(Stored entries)

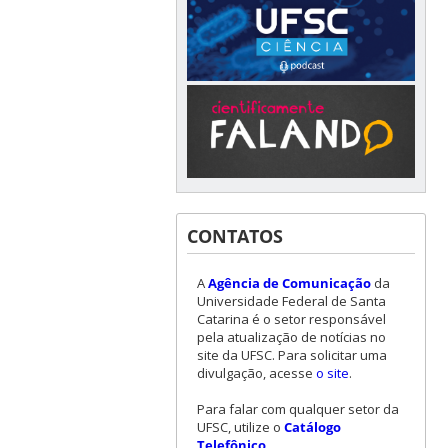
CONTATOS
A
Agência de Comunicação
da
Universidade Federal de Santa
Catarina é o setor responsável
pela atualização de notícias no
site da UFSC. Para solicitar uma
divulgação, acesse
o site
.
Para falar com qualquer setor da
UFSC, utilize o
Catálogo
Telefônico
.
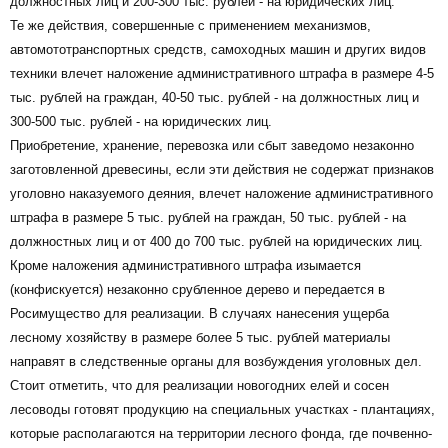
должностных лиц и 200-300 тыс. рублей - на юридических лиц.
Те же действия, совершенные с применением механизмов,
автомототранспортных средств, самоходных машин и других видов
техники влечет наложение административного штрафа в размере 4-5
тыс. рублей на граждан, 40-50 тыс. рублей - на должностных лиц и
300-500 тыс. рублей - на юридических лиц.
Приобретение, хранение, перевозка или сбыт заведомо незаконно
заготовленной древесины, если эти действия не содержат признаков
уголовно наказуемого деяния, влечет наложение административного
штрафа в размере 5 тыс. рублей на граждан, 50 тыс. рублей - на
должностных лиц и от 400 до 700 тыс. рублей на юридических лиц.
Кроме наложения административного штрафа изымается
(конфискуется) незаконно срубленное дерево и передается в
Росимущество для реализации. В случаях нанесения ущерба
лесному хозяйству в размере более 5 тыс. рублей материалы
направят в следственные органы для возбуждения уголовных дел.
Стоит отметить, что для реализации новогодних елей и сосен
лесоводы готовят продукцию на специальных участках - плантациях,
которые располагаются на территории лесного фонда, где почвенно-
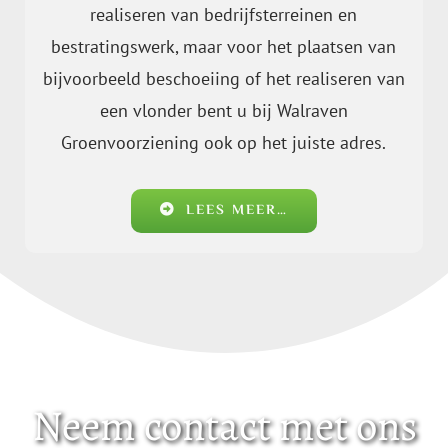
realiseren van bedrijfsterreinen en
bestratingswerk, maar voor het plaatsen van
bijvoorbeeld beschoeiing of het realiseren van
een vlonder bent u bij Walraven
Groenvoorziening ook op het juiste adres.
LEES MEER…
Neem contact met ons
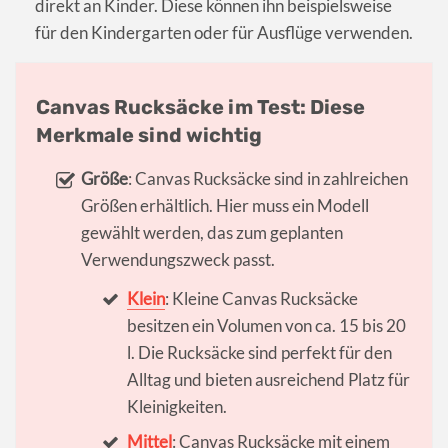
direkt an Kinder. Diese können ihn beispielsweise
für den Kindergarten oder für Ausflüge verwenden.
Canvas Rucksäcke im Test: Diese
Merkmale sind wichtig
Größe
: Canvas Rucksäcke sind in zahlreichen
Größen erhältlich. Hier muss ein Modell
gewählt werden, das zum geplanten
Verwendungszweck passt.
Klein
: Kleine Canvas Rucksäcke
besitzen ein Volumen von ca. 15 bis 20
l. Die Rucksäcke sind perfekt für den
Alltag und bieten ausreichend Platz für
Kleinigkeiten.
Mittel
: Canvas Rucksäcke mit einem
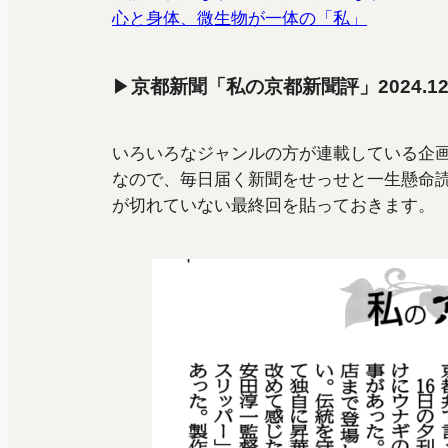
心と身体、微生物が一体の「私」
▶
京都新聞「私の京都新聞評」2024.12-
いろいろなジャンルの方が連載している企画に
なので、毎日届く新聞をせっせと一生懸命
が切れていない最終回を貼っておきます。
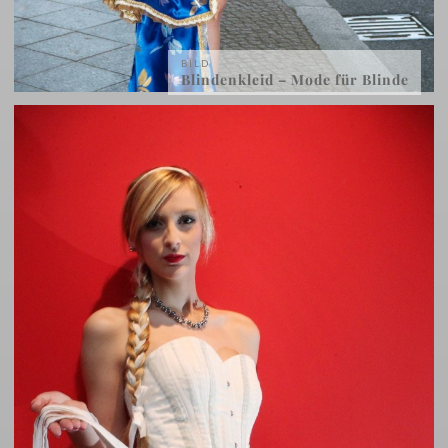
BILD
Blindenkleid – Mode für Blinde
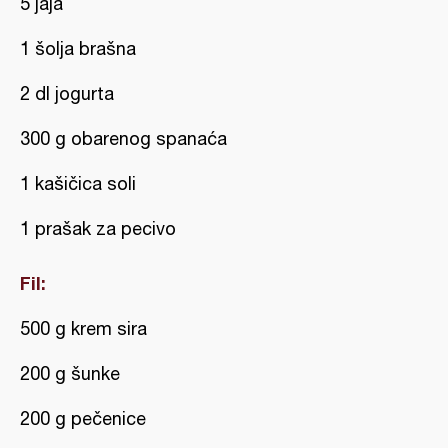
5 jaja
1 šolja brašna
2 dl jogurta
300 g obarenog spanaća
1 kašičica soli
1 prašak za pecivo
Fil:
500 g krem sira
200 g šunke
200 g pečenice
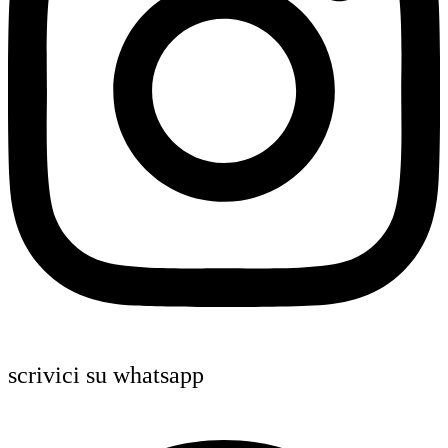
scrivici su whatsapp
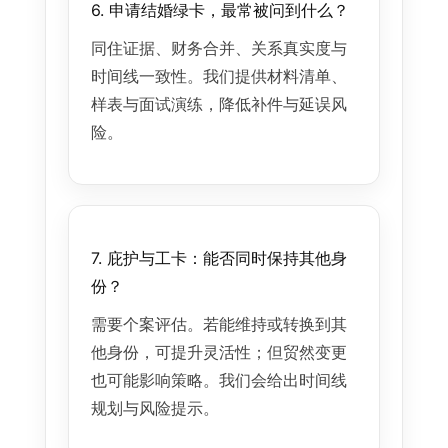
6. 申请结婚绿卡，最常被问到什么？
同住证据、财务合并、关系真实度与
时间线一致性。我们提供材料清单、
样表与面试演练，降低补件与延误风
险。
7. 庇护与工卡：能否同时保持其他身
份？
需要个案评估。若能维持或转换到其
他身份，可提升灵活性；但贸然变更
也可能影响策略。我们会给出时间线
规划与风险提示。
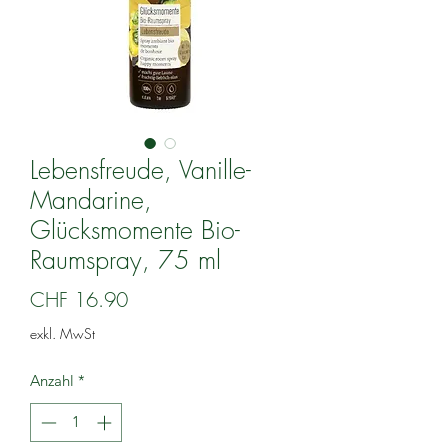
Lebensfreude, Vanille-
Mandarine,
Glücksmomente Bio-
Raumspray, 75 ml
Preis
CHF 16.90
exkl. MwSt
Anzahl
*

Task goal:
Check each line of the records for the word "юридических", and show the lines that contain it.

Expected answer:
должностных лиц и 200-300 тыс. рублей - на юридических лиц.
300-500 тыс. рублей - на юридических лиц.
должностных лиц и от 400 до 700 тыс. рублей на юридических лиц.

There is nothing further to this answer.